Chapter Twenty-Three - The Koreas

Section 24 of 39


CHAPTER TWENTY-THREE

The Koreas


SAME BLOOD, TWO Countries, No Peace

Korea wasn’t supposed to be divided.

For over a thousand years, it was one cultural unit — dynasties came and went, but the language, identity, and borders mostly held.
It was the “hermit kingdom,” sitting between giants: China and Japan.

Then came the 20th century.
And everything shattered.

In 1910, Japan annexed Korea — and ruled it with cruelty.
Korean language was banned.
Names were changed.
Resistance was crushed.

That occupation lasted until 1945, when World War II ended.
Japan surrendered.
And Korea, for the first time in decades, was free.

But not really.

The Americans and Soviets — victors of WWII — split the peninsula along the 38th parallel,
supposedly as a temporary administrative measure.

But temporary turned permanent.

North Korea: backed by the Soviets, installed a communist government under Kim Il-sung

South Korea: backed by the U.S., installed a capitalist government under Syngman Rhee

Two leaders.
Two systems.
One nation pulled in opposite directions.

In 1950, war broke out.

North Korea invaded the South.
The U.S. intervened.
China jumped in.
Three years of horror followed — cities flattened, millions killed.

By 1953, an armistice was signed.
But no peace treaty.

To this day, the Korean War has never officially ended.

The border — the Demilitarized Zone (or DMZ) — is one of the most fortified places on Earth.
Two countries. Same people. No reunification. No closure.

Since then, the split has only deepened.

South Korea became a tech-fueled democracy, exporting pop music and microchips.

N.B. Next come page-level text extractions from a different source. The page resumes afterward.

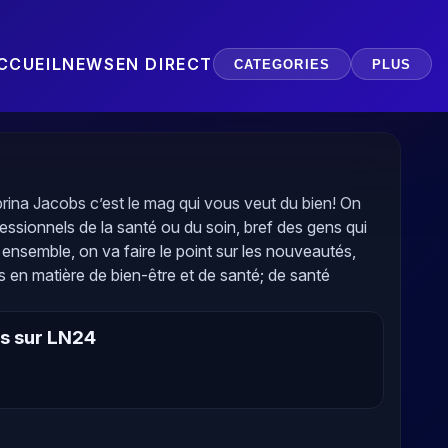
CCUEIL
NEWS
EN DIRECT
CATEGORIES
PLUS
rina Jacobs c’est le mag qui vous veut du bien! On
essionnels de la santé ou du soin, bref des gens qui
t ensemble, on va faire le point sur les nouveautés,
es en matière de bien-être et de santé; de santé
ns sur LN24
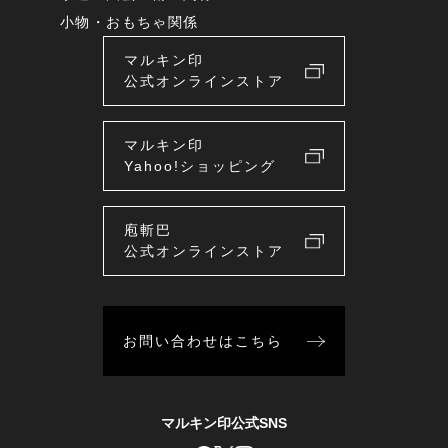
小物・おもちゃ関係
マルキン印
公式オンラインストア
マルキン印
Yahoo!ショッピング
庖斬巴
公式オンラインストア
お問い合わせはこちら
マルキン印公式SNS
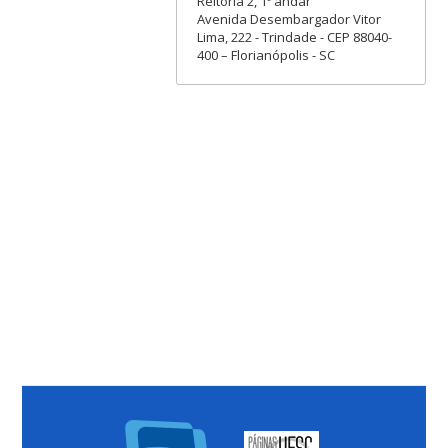
Reitoria 2, 1º andar
Avenida Desembargador Vitor
Lima, 222 - Trindade - CEP 88040-
400 – Florianópolis - SC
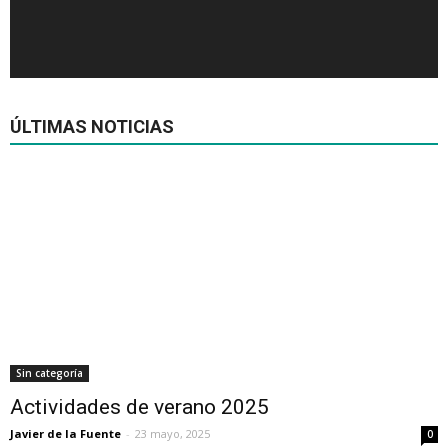
ÚLTIMAS NOTICIAS
Sin categoría
Actividades de verano 2025
Javier de la Fuente
-
23 mayo, 2025
0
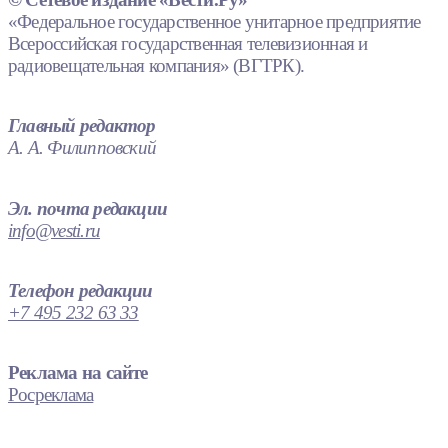
«Федеральное государственное унитарное предприятие
Всероссийская государственная телевизионная и
радиовещательная компания» (ВГТРК).
Главный редактор
А. А. Филипповский
Эл. почта редакции
info@vesti.ru
Телефон редакции
+7 495 232 63 33
Реклама на сайте
Росреклама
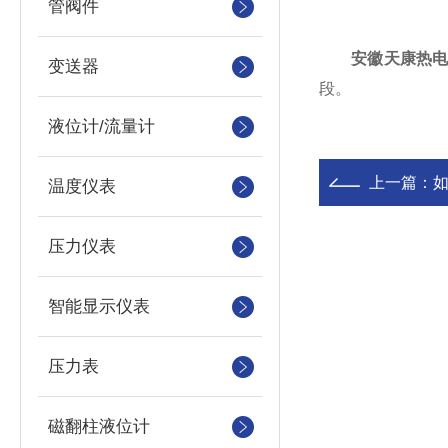
管阀件
安徽天康热
变送器
段。
液位计/流量计
上一篇：
如
温度仪表
压力仪表
智能显示仪表
压力表
磁翻柱液位计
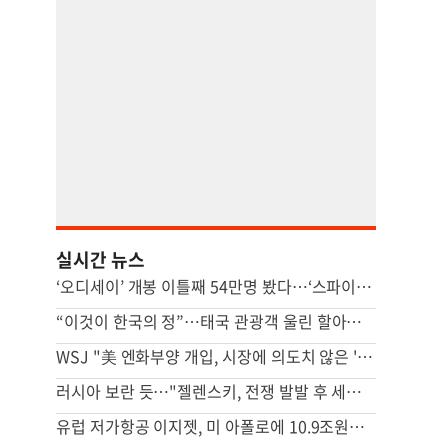
실시간 뉴스
‘오디세이’ 개봉 이틀째 54만명 봤다…‘스파이더맨 4’ 꺾고 1위
“이것이 한국의 정”…태국 관광객 울린 할아버지 사연, 뭐길래
WSJ "美 엔화부양 개입, 시장에 의도치 않은 '유동성' 부작용"
러시아 보란 듯…"젤렌스키, 전쟁 발발 후 세르비아 첫 방문"
유럽 저가항공 이지젯, 미 아폴로에 10.9조원에 팔린다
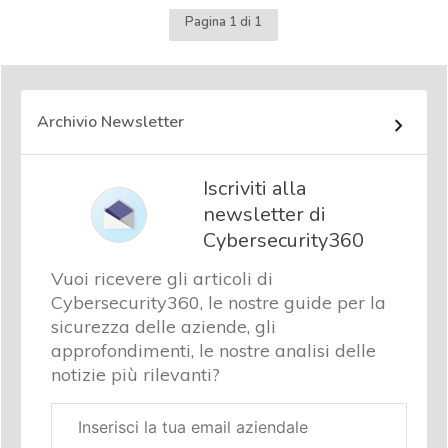
Pagina 1 di 1
Archivio Newsletter
Iscriviti alla
newsletter di
Cybersecurity360
Vuoi ricevere gli articoli di
Cybersecurity360, le nostre guide per la
sicurezza delle aziende, gli
approfondimenti, le nostre analisi delle
notizie più rilevanti?
Email
aziendale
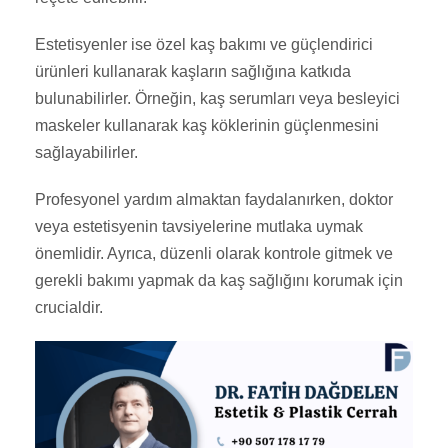
Estetisyenler ise özel kaş bakımı ve güçlendirici
ürünleri kullanarak kaşların sağlığına katkıda
bulunabilirler. Örneğin, kaş serumları veya besleyici
maskeler kullanarak kaş köklerinin güçlenmesini
sağlayabilirler.
Profesyonel yardım almaktan faydalanırken, doktor
veya estetisyenin tavsiyelerine mutlaka uymak
önemlidir. Ayrıca, düzenli olarak kontrole gitmek ve
gerekli bakımı yapmak da kaş sağlığını korumak için
crucialdir.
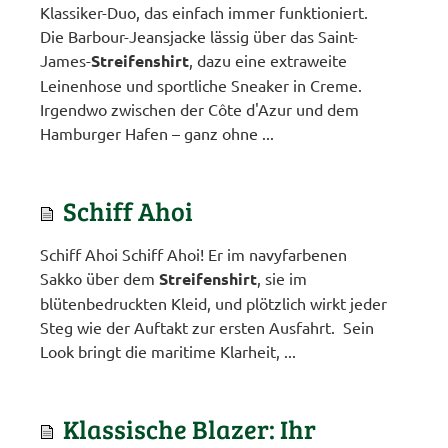
Klassiker-Duo, das einfach immer funktioniert.
Die Barbour-Jeansjacke lässig über das Saint-
James-
Streifenshirt
, dazu eine extraweite
Leinenhose und sportliche Sneaker in Creme.
Irgendwo zwischen der Côte d'Azur und dem
Hamburger Hafen – ganz ohne ...
Schiff Ahoi
Schiff Ahoi Schiff Ahoi! Er im navyfarbenen
Sakko über dem
Streifenshirt
, sie im
blütenbedruckten Kleid, und plötzlich wirkt jeder
Steg wie der Auftakt zur ersten Ausfahrt. Sein
Look bringt die maritime Klarheit, ...
Klassische Blazer: Ihr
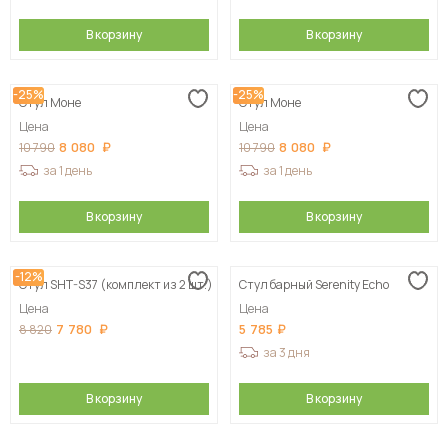
В корзину
В корзину
-25%
-25%
Стул Моне
Стул Моне
Цена
Цена
8 080
8 080
10 790
10 790
за 1 день
за 1 день
В корзину
В корзину
-12%
Стул SHT-S37 (комплект из 2 шт.)
Стул барный Serenity Echo
Цена
Цена
7 780
5 785
8 820
за 3 дня
В корзину
В корзину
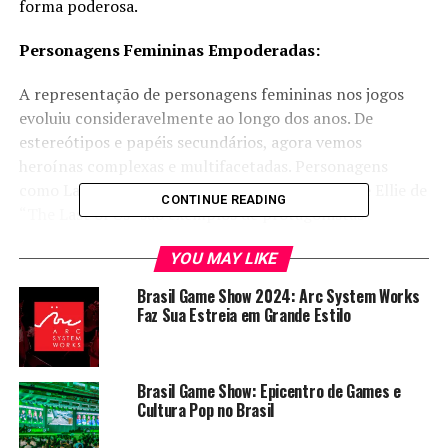
forma poderosa.
Personagens Femininas Empoderadas:
A representação de personagens femininas nos jogos
evoluiu consideravelmente ao longo dos anos. De
estereótipos e papéis secundários, agora vemos
heroínas complexas e multifacetadas. Personagens
como Lara Croft, Aloy de “Horizon Zero Dawn” e Ellie de
CONTINUE READING
“The Last of Us” são exemplos de protagonistas
femininas que desafiam convenções e oferecem
YOU MAY LIKE
narrativas cativantes. Essas personagens inspiram
jogadoras e jogadores, mostrando que as mulheres
Brasil Game Show 2024: Arc System Works
podem ser líderes de suas próprias histórias.
Faz Sua Estreia em Grande Estilo
Desenvolvedoras e Criadoras de Conteúdo:
Brasil Game Show: Epicentro de Games e
Além das personagens, as mulheres estão ocupando
Cultura Pop no Brasil
papéis-chave nos bastidores da indústria de jogos. Cada
vez mais, vemos mulheres como desenvolvedoras,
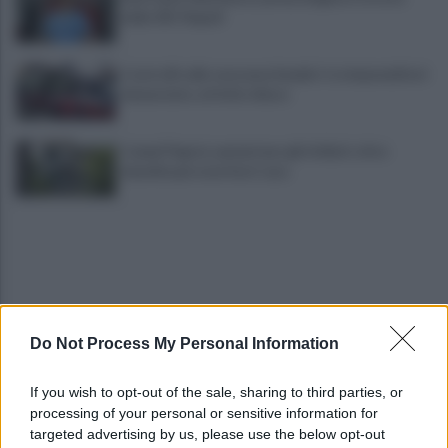
della SSC Napoli
Controlli sulle onoranze funebri: tre imprenditori
denunciate, attività chiuse
Campi Flegrei, aumentano gli sfollati: oltre
duemila persone fuori casa
Do Not Process My Personal Information
Napoli-Celta Vigo 1-1: termina in pari il secondo
If you wish to opt-out of the sale, sharing to third parties, or
test in Abruzzo
processing of your personal or sensitive information for
targeted advertising by us, please use the below opt-out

North Korea became a hereditary dictatorship — totalitarian, isolated, armed with nukes, and obsessed with its survival.

Both sides claim to be the legitimate Korea.
Neither fully lets go.

Families remain separated.
Propaganda flows.
Missiles are tested.
Summits happen, then collapse.
The line stays exactly where it was drawn — not by Koreans, but by outsiders who never expected it to last.

But it did.
And now, no one knows how to erase it without another war.